What’s with the body-shaming, Paula?

My name is Kim Powell, so if a headline mentions Kim Jong-un, Kim Jong-il, Kim Kardashian, Colin Powell, Julie Powell, Baden Powell or Powell Peralta, I’m gonna notice it.

So of course I noticed this, on the SMH homepage:

Article by Paula Joye about Kim Kardashian, on smh.com.au

Oh noes! Someone doesn’t like what someone famous is wearing!

It’s a column by Paule Joye, What’s with the outfits Kim?:

I’ve been sitting on my hands trying not to write this one. Predominantly because I believe we/me/society should leave pregnancy and pregnant women alone. Give them a break.

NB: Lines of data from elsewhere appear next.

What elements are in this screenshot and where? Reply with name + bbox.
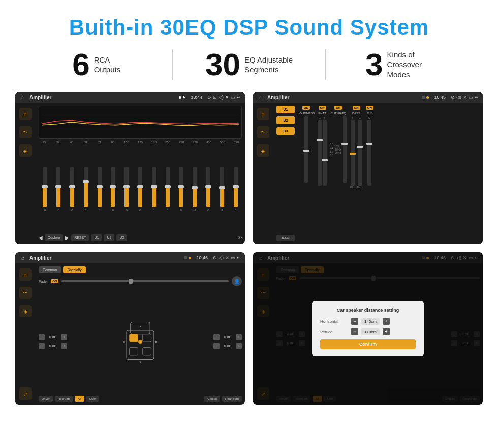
prev-button[interactable]: ◀ — [39, 235, 43, 241]
cutfreq-slider[interactable] — [343, 116, 347, 183]
freq-160: 160 — [149, 141, 159, 144]
confirm-button[interactable]: Confirm — [320, 339, 416, 349]
sub-slider[interactable] — [367, 120, 371, 186]
eq-controls: ◀ Custom ▶ RESET U1 U2 U3 ≫ — [39, 234, 242, 241]
expand-icon-3[interactable]: ⤢ — [19, 387, 32, 400]
eq-slider-1[interactable]: 0 — [39, 167, 51, 212]
sub-on[interactable]: ON — [366, 106, 374, 110]
bass-g-slider[interactable] — [358, 120, 362, 186]
reset-crossover[interactable]: RESET — [276, 235, 295, 241]
eq-slider-9[interactable]: 0 — [147, 167, 160, 212]
fader-on-toggle[interactable]: ON — [51, 279, 58, 283]
freq-320: 320 — [191, 141, 200, 144]
cutfreq-freq3: 60Hz — [335, 151, 341, 154]
vol-rr-plus[interactable]: + — [236, 343, 242, 349]
eq-slider-11[interactable]: 0 — [175, 167, 188, 212]
preset-u3[interactable]: U3 — [276, 127, 295, 135]
wave-icon-3[interactable]: 〜 — [19, 287, 32, 299]
preset-u2[interactable]: U2 — [276, 116, 295, 124]
cutfreq-on[interactable]: ON — [334, 106, 342, 110]
rear-left-btn[interactable]: RearLeft — [55, 396, 73, 402]
eq-slider-14[interactable]: -1 — [215, 167, 228, 212]
loudness-label: LOUDNESS — [298, 112, 315, 115]
horizontal-minus[interactable]: − — [351, 318, 358, 325]
u2-button[interactable]: U2 — [104, 234, 114, 241]
fader-track[interactable] — [61, 280, 229, 282]
bass-on[interactable]: ON — [353, 106, 360, 110]
phat-f-slider[interactable] — [323, 120, 327, 186]
speaker-icon-2[interactable]: ◈ — [257, 144, 269, 157]
loudness-on[interactable]: ON — [302, 106, 310, 110]
freq-50: 50 — [81, 141, 90, 144]
horizontal-plus[interactable]: + — [383, 318, 390, 325]
user-btn[interactable]: User — [86, 396, 99, 402]
svg-text:▼: ▼ — [139, 360, 142, 364]
eq-slider-8[interactable]: 0 — [134, 167, 147, 212]
eq-slider-13[interactable]: 0 — [202, 167, 215, 212]
eq-slider-10[interactable]: 0 — [161, 167, 174, 212]
reset-button[interactable]: RESET — [71, 234, 89, 241]
loudness-slider[interactable] — [304, 116, 308, 183]
speaker-icon-3[interactable]: ◈ — [19, 305, 32, 317]
eq-graph — [39, 106, 242, 139]
eq-slider-5[interactable]: 0 — [93, 167, 106, 212]
fader-row: Fader ON 👤 — [39, 276, 242, 286]
crossover-channels: ON LOUDNESS ON PHAT — [298, 106, 480, 241]
bottom-controls-3: Driver RearLeft All User Copilot RearRig… — [39, 396, 242, 402]
vol-rl-minus[interactable]: − — [39, 343, 45, 349]
freq-630: 630 — [232, 141, 241, 144]
vol-rl-value: 0 dB — [46, 344, 60, 348]
horizontal-label: Horizontal — [320, 319, 348, 324]
vol-fl-minus[interactable]: − — [39, 334, 45, 340]
vol-fr-plus[interactable]: + — [236, 334, 242, 340]
wave-icon-1[interactable]: 〜 — [19, 126, 32, 138]
driver-btn[interactable]: Driver — [39, 396, 53, 402]
vol-fr-minus[interactable]: − — [213, 334, 220, 340]
speaker-icon-1[interactable]: ◈ — [19, 144, 32, 157]
rear-right-btn[interactable]: RearRight — [222, 396, 242, 402]
vertical-minus[interactable]: − — [351, 328, 358, 335]
stat-rca-number: 6 — [72, 49, 89, 80]
next-button[interactable]: ▶ — [65, 235, 69, 241]
freq-25: 25 — [40, 141, 49, 144]
eq-slider-12[interactable]: -1 — [189, 167, 201, 212]
freq-40: 40 — [67, 141, 76, 144]
eq-slider-7[interactable]: 0 — [120, 167, 133, 212]
eq-slider-3[interactable]: 0 — [66, 167, 79, 212]
home-icon-2: ⌂ — [257, 94, 264, 101]
u1-button[interactable]: U1 — [91, 234, 102, 241]
tab-specialty[interactable]: Specialty — [63, 266, 85, 273]
eq-icon-3[interactable]: ≡ — [19, 268, 32, 281]
stat-rca: 6 RCAOutputs — [25, 49, 167, 80]
eq-slider-6[interactable]: 0 — [107, 167, 119, 212]
window-icon-3: ▭ — [231, 255, 235, 260]
phat-g-slider[interactable] — [318, 120, 322, 186]
vol-rl-plus[interactable]: + — [61, 343, 67, 349]
dialog-vertical-row: Vertical − 110cm + — [320, 328, 416, 335]
preset-u1[interactable]: U1 — [276, 106, 295, 113]
vertical-plus[interactable]: + — [383, 328, 390, 335]
vol-rr-minus[interactable]: − — [213, 343, 220, 349]
eq-slider-2[interactable]: 0 — [52, 167, 65, 212]
status-bar-2: ⌂ Amplifier 10:45 ⊙ ◁) ✕ ▭ ↩ — [253, 92, 483, 103]
close-icon-2: ✕ — [463, 95, 467, 100]
vol-fl-plus[interactable]: + — [61, 334, 67, 340]
dialog-box: Car speaker distance setting Horizontal … — [312, 301, 424, 356]
vol-row-rl: − 0 dB + — [39, 343, 67, 349]
eq-icon-1[interactable]: ≡ — [19, 108, 32, 120]
close-icon-1: ✕ — [225, 95, 229, 100]
copilot-btn[interactable]: Copilot — [204, 396, 220, 402]
all-btn[interactable]: All — [75, 396, 84, 402]
horizontal-value: 140cm — [361, 318, 380, 325]
screen-crossover-card: ⌂ Amplifier 10:45 ⊙ ◁) ✕ ▭ ↩ ≡ 〜 — [253, 92, 483, 244]
freq-500: 500 — [218, 141, 227, 144]
u3-button[interactable]: U3 — [116, 234, 127, 241]
wave-icon-2[interactable]: 〜 — [257, 126, 269, 138]
tab-common[interactable]: Common — [39, 266, 61, 273]
eq-icon-2[interactable]: ≡ — [257, 108, 269, 120]
phat-on[interactable]: ON — [319, 106, 326, 110]
fader-handle[interactable] — [129, 279, 133, 284]
bass-f-slider[interactable] — [351, 120, 355, 186]
eq-slider-4[interactable]: 5 — [79, 167, 92, 212]
eq-slider-15[interactable]: 0 — [229, 167, 242, 212]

When you’re pregnant everyone has an opinion. About your body, the sex of your baby and what type of birth you might have. Suddenly you become public property and for nine months you must endure a peanut gallery whose members range from the neighbours mother-in-law to a stranger at the supermarket.

I’m pretty sure you can guess where this is going.

I know all to well what it’s like to be told ‘you must be having a girl because it’s stolen your beauty’. So Kim, it’s important you know that I write this from a place of love.

I know, I know, it’s easy to confuse “love” with “mean-spirited body-shaming”. I do it all the time.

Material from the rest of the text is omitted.